Two years in, the commute is gone. The dry-cleaning bill is gone. The incidental lunch expenses, the parking, the office wardrobe — all of it. The hours that were previously lost to transit are now available for other things. Most people who work remotely report higher productivity on focused tasks. Most also report something they have a harder time naming, a vague sense of something that used to happen at work that is not happening anymore. They are right to notice it. The trade is not as clean as it looks on paper.
What offices provided that homes do not is serendipity — the unplanned interaction, the overheard conversation, the question asked in passing that turns into a collaboration, the moment where someone in a different department says something that reframes a problem you have been stuck on for a week. These interactions are not scheduled. They cannot be replicated by a Slack channel or a Zoom happy hour. They happen in the margins of shared physical space, and they disappear completely when the shared space disappears.
The loss compounds at the career level. Early-career workers learn their profession not primarily from training programs but from proximity — watching how senior colleagues handle difficult conversations, picking up the unwritten rules of the industry, absorbing the professional norms that are never written down anywhere because they were transmitted through observation for decades. Remote work cuts off that transmission. The junior employee who started during the pandemic has, in many cases, never seen the job done well by someone more experienced than them.
Loneliness is the other thing nobody talks about directly. Work was, for many people, the primary source of daily social interaction. Not deep friendship — most workplace relationships are collegial rather than intimate — but the low-stakes, reliable human contact that turns out to matter more than people realized when they had it. The isolation that remote workers began reporting in year two of the pandemic was not about missing meetings. It was about missing the ambient presence of other people.
None of this means remote work is wrong. The flexibility it provides — the ability to be at a school pickup, to work from a different city, to structure your day around your actual energy rather than the open-plan office's noise schedule — is real and valuable, particularly for workers with families or long commutes. The productivity gains on focused individual work are real. The savings on commercial real estate are real for companies.

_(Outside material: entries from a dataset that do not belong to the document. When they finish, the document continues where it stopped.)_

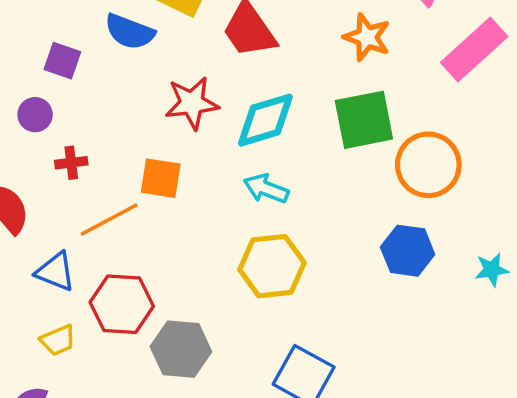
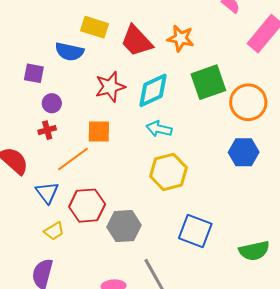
orange star: (367, 37) -> (181, 38), moved
purple circle: (35, 115) -> (52, 103), moved
blue triangle: (55, 272) -> (47, 193), turned 40

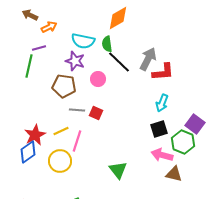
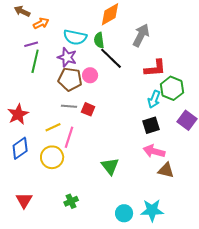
gray arrow: (148, 59) -> (141, 35), moved
green line: (29, 66) -> (35, 61), moved
brown pentagon: (64, 86) -> (70, 79), moved
red star: (35, 135) -> (18, 114), moved
green hexagon: (183, 142) -> (172, 88), moved

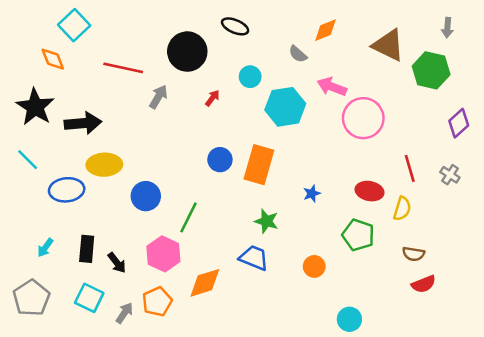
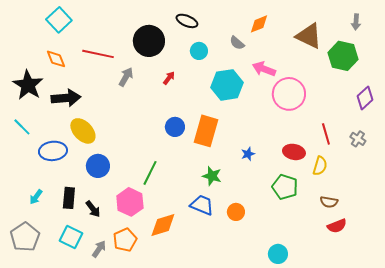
orange diamond: (53, 59) -> (56, 59), moved
cyan circle: (250, 77) -> (199, 51), moved
yellow ellipse: (104, 165) -> (83, 131), turned 48
blue circle: (146, 196) -> (98, 166), moved
orange circle: (314, 266) -> (236, 212), moved

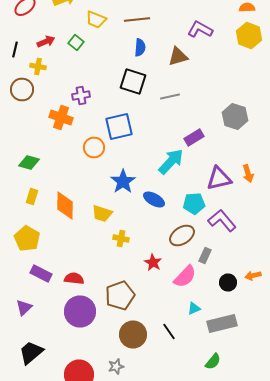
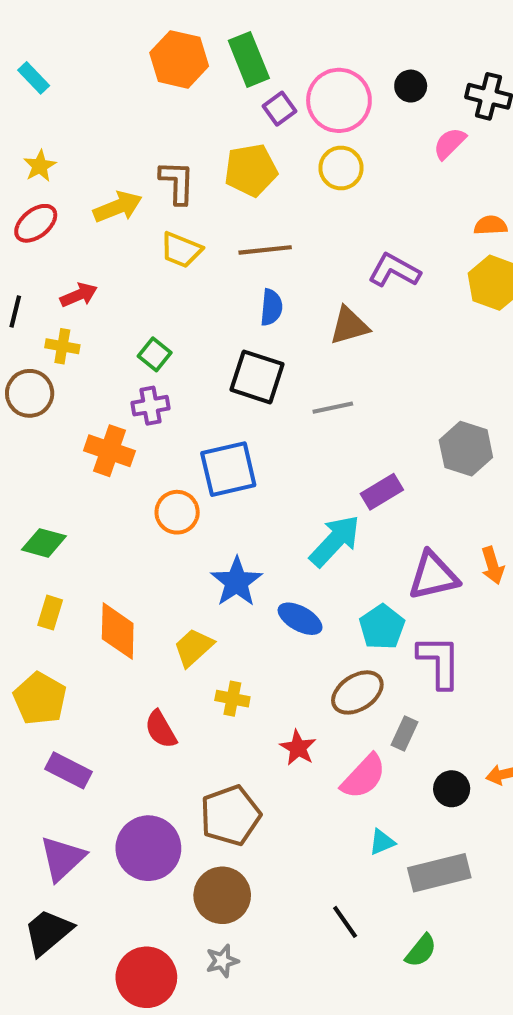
green square: (76, 42) -> (155, 354), moved
cyan pentagon: (194, 204) -> (382, 627), turned -30
yellow trapezoid: (102, 214) -> (193, 647), turned 120
purple L-shape: (222, 220) -> (439, 662), turned 40
red semicircle: (74, 278) -> (161, 729), moved, turned -126
purple triangle: (24, 308) -> (62, 858), moved, size x1.4
black line: (169, 332) -> (345, 922), moved
brown circle: (133, 334) -> (222, 895), moved

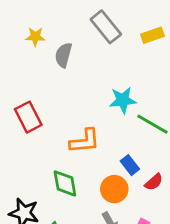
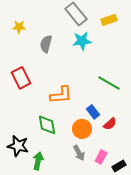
yellow star: (35, 37) -> (19, 27), moved
gray semicircle: (63, 55) -> (46, 44), moved
cyan star: (123, 100) -> (82, 41), moved

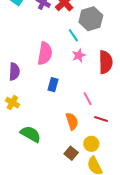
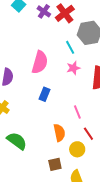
red line: (101, 119) -> (88, 134), turned 32
yellow circle: (91, 144) -> (77, 149), moved
brown square: (71, 153) -> (55, 164), turned 32

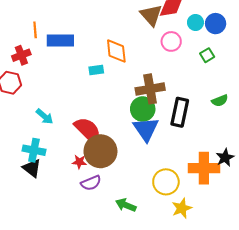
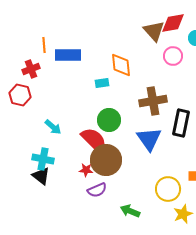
green circle: (143, 109) -> (109, 120), moved

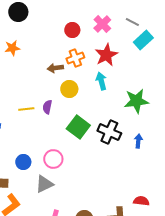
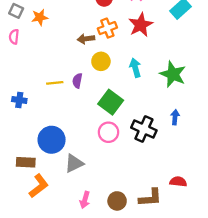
cyan arrow: (101, 81) -> (135, 68), moved
green star: (136, 101) -> (173, 74), turned 30
black cross: (109, 132) -> (144, 129), moved
pink circle: (53, 159) -> (108, 132), moved
blue circle: (23, 162) -> (52, 140), size x1.6

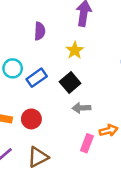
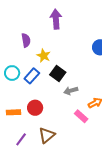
yellow star: (75, 50) -> (44, 56), moved
pink rectangle: (87, 143) -> (81, 116), turned -56

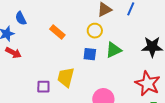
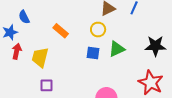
red arrow: (13, 53) -> (17, 51), turned -105
yellow trapezoid: (66, 77) -> (40, 57), moved

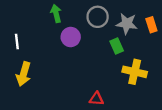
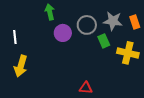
gray circle: (98, 17) -> (87, 25), moved
yellow cross: (135, 72) -> (128, 53), moved

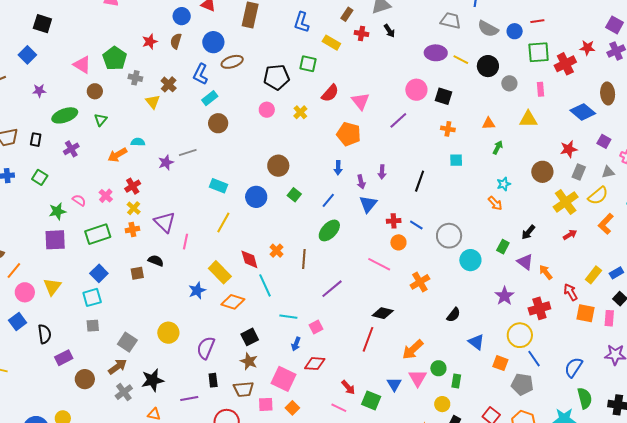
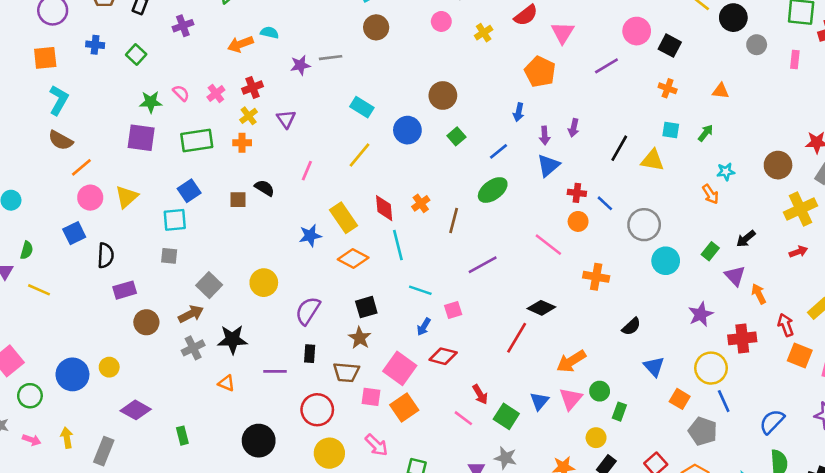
yellow triangle: (528, 119) -> (652, 160), moved
green arrow: (498, 147) -> (706, 133), moved
purple triangle: (165, 222) -> (286, 119), moved, size x0.7
orange cross: (420, 282) -> (596, 277), turned 30
orange square: (292, 408) -> (404, 408), size x1.5

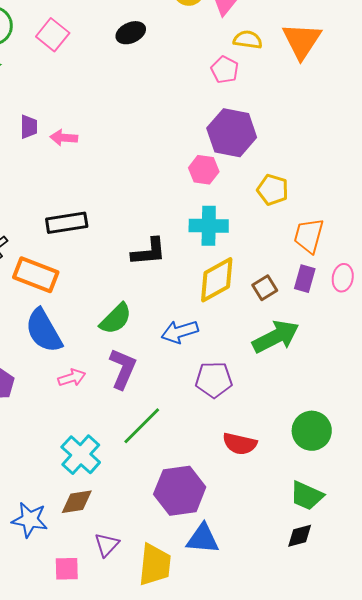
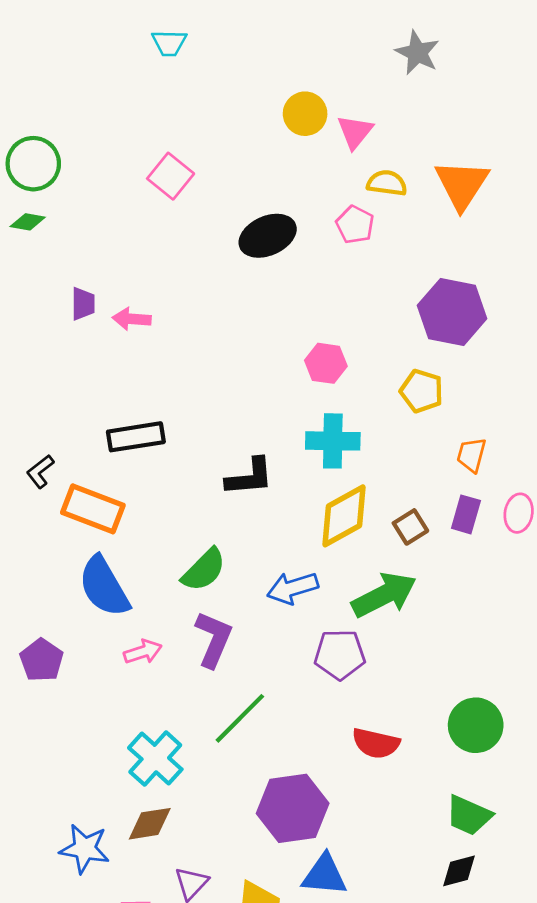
black ellipse: (131, 33) -> (268, 236), moved, size x1.4
pink square: (53, 35) -> (171, 176), moved
purple hexagon: (232, 133) -> (452, 312), moved
orange trapezoid: (309, 236) -> (471, 455), size x0.7
green arrow: (276, 337) -> (384, 595), moved

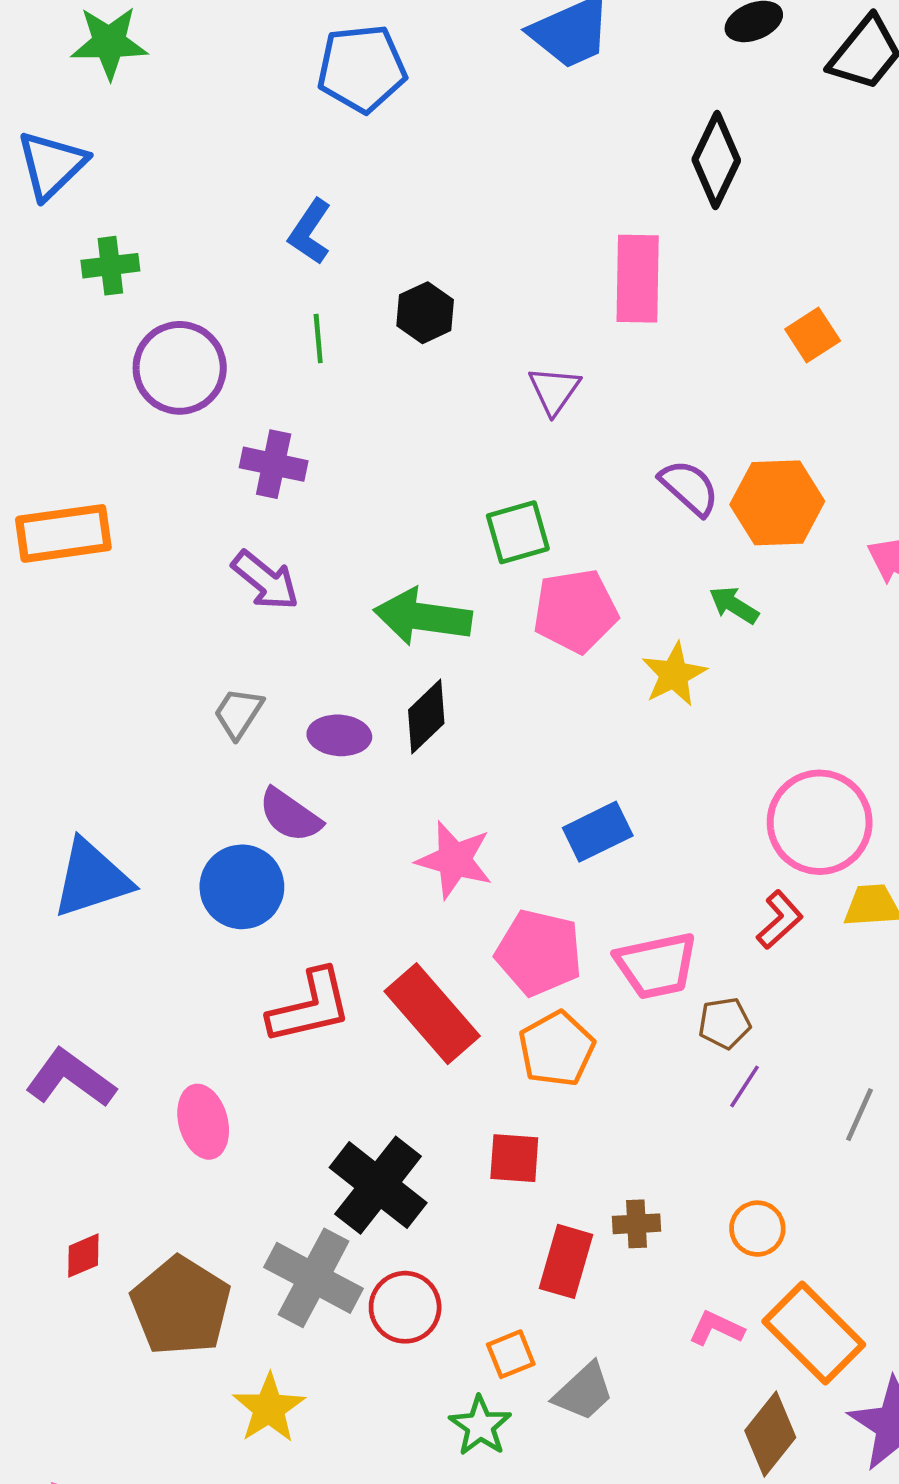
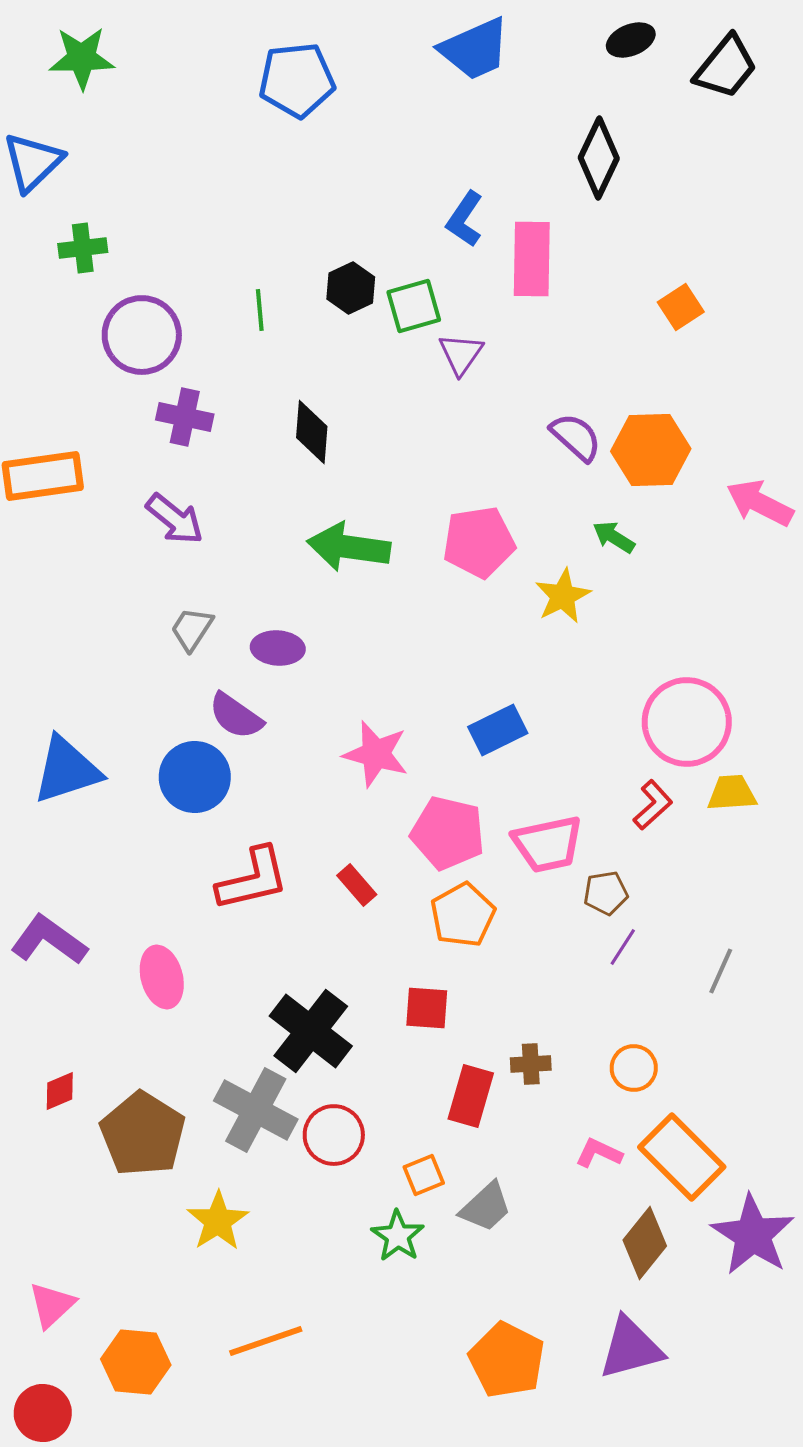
blue L-shape: (310, 232) -> (465, 219), moved
purple cross: (274, 464) -> (185, 417), moved
green square: (518, 532) -> (414, 306), moved
purple arrow: (265, 580) -> (175, 519), moved
black diamond: (426, 717) -> (312, 432), moved, turned -42
red rectangle: (432, 1014) -> (357, 885), size x0.5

The honest balance sheet is that remote work is better for some things and worse for others, and the error of the past two years has been treating it as a binary. The organizations getting it right are the ones that have been honest about which work benefits from presence and which does not — that bring people together for the things that require it and leave the rest to individual preference. The ones getting it wrong are the ones who made the decision entirely on cost savings or entirely on employee preference surveys, without thinking carefully about what actually gets lost when physical proximity disappears.